For this session I was more or less expecting a long lineup. Making things very fast? That’s always a popular topic. But actually I easily got my spot, maybe because it was late in the last day. This session sounded rather academic (Jim Dowling is an associate professor at KTH Royal Institute of Technology Stockholm) and as a newbee I was a bit worried that this stuff would go way over my head. But fortunately it was all right.

So if you want HDFS to go really, really fast there is a bottleneck at the namenode and that sits in the metadata, in the heap of a single JVM. Enter HopsFS, which stores the metadata in a MySQL cluster. Apparently MySQL clusters can be really fast. Jim told he has a lot of experience with them and knew it would be more than capable to serve his needs for HopsFS.

So they tested this solution at Spotify and they went to 400,000 operations per second with a 2 node MySQL cluster.
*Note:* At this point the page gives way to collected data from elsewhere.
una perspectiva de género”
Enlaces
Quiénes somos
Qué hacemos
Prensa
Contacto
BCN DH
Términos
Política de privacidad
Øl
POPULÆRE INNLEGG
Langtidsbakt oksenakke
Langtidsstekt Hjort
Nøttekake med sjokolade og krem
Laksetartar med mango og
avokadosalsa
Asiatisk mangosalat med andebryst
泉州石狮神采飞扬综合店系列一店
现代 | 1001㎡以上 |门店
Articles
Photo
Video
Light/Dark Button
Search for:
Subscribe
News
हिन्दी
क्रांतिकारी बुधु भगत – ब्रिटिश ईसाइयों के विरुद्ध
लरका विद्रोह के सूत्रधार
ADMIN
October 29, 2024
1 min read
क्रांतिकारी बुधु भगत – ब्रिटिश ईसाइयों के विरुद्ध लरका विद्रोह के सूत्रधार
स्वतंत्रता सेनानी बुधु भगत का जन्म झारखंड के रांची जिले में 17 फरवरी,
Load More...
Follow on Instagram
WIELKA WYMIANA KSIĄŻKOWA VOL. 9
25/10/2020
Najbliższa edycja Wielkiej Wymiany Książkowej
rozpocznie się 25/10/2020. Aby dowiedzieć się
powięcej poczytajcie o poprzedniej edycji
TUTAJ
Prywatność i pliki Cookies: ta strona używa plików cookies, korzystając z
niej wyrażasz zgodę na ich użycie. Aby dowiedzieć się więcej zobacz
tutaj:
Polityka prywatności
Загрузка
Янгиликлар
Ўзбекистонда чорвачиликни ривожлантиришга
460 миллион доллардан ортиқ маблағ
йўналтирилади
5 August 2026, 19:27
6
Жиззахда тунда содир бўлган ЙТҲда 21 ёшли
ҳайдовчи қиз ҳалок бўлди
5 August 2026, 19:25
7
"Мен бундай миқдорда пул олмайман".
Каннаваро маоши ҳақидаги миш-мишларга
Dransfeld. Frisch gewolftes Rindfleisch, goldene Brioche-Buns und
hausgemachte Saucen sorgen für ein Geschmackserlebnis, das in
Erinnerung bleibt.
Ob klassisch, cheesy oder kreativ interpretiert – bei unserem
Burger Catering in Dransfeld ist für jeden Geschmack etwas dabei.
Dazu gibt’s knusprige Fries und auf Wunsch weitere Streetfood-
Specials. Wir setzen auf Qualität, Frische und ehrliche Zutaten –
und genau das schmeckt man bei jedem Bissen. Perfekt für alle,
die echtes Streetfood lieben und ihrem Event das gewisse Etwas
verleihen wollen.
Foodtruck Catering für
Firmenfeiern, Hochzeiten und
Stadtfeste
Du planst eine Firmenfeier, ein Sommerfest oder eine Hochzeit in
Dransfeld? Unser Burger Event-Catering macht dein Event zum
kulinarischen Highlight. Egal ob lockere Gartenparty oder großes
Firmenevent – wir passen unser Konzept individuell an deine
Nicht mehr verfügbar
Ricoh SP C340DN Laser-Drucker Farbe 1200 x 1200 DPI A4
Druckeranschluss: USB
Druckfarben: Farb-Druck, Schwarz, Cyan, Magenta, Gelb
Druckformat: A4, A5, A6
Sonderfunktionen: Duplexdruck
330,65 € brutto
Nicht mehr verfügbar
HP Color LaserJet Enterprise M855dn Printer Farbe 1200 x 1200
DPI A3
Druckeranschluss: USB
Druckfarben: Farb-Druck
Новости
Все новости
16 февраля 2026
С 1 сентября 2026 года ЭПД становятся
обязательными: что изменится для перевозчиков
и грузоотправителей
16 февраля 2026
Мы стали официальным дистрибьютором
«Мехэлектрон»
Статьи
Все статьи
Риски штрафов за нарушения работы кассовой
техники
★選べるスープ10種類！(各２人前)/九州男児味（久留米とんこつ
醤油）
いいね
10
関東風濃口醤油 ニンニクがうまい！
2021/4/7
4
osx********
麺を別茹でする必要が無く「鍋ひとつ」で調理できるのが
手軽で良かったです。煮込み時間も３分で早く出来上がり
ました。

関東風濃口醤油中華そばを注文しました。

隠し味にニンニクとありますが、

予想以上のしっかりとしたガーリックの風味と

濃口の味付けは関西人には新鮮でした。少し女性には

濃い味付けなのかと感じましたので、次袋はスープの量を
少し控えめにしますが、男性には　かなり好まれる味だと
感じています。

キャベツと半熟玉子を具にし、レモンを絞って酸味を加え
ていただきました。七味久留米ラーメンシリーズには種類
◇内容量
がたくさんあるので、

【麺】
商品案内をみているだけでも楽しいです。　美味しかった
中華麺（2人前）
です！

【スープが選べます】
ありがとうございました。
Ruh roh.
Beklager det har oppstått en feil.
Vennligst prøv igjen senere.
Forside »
With 4 nodes they reached 800,000 ops/sec and with 12 nodes even more than a million ops/sec. HopsFS also can handle more files and the Metadata API is tinker friendly, so you can create your own metadata tables.

They’re also working on HopsYARN, but this is more of a challenge and they are getting good results with Hive Metastores. This data is not yet peer reviewed (hurray for the scientific mindset, no bloated commercial data here), but they seem to be able to handle creating and reading much more small files than usual.

 

Going home

After this me and my colleagues went to the airport, discussed how the customs could work much faster by adding more worker nodes and eventually went our separate ways. One mentionable thing in line for boarding, was that one passenger on my flight had printed his boarding pass on A0 format. Because where does it say it should be A4/letter format? I’m sure that did not result in any problems.

An A0 sized boarding pass.

Back in Amsterdam I was greeted by trains not going because of a suspect package in one of the trains. I took a taxi, and back home unloaded papers, stickers and a couple of goodies.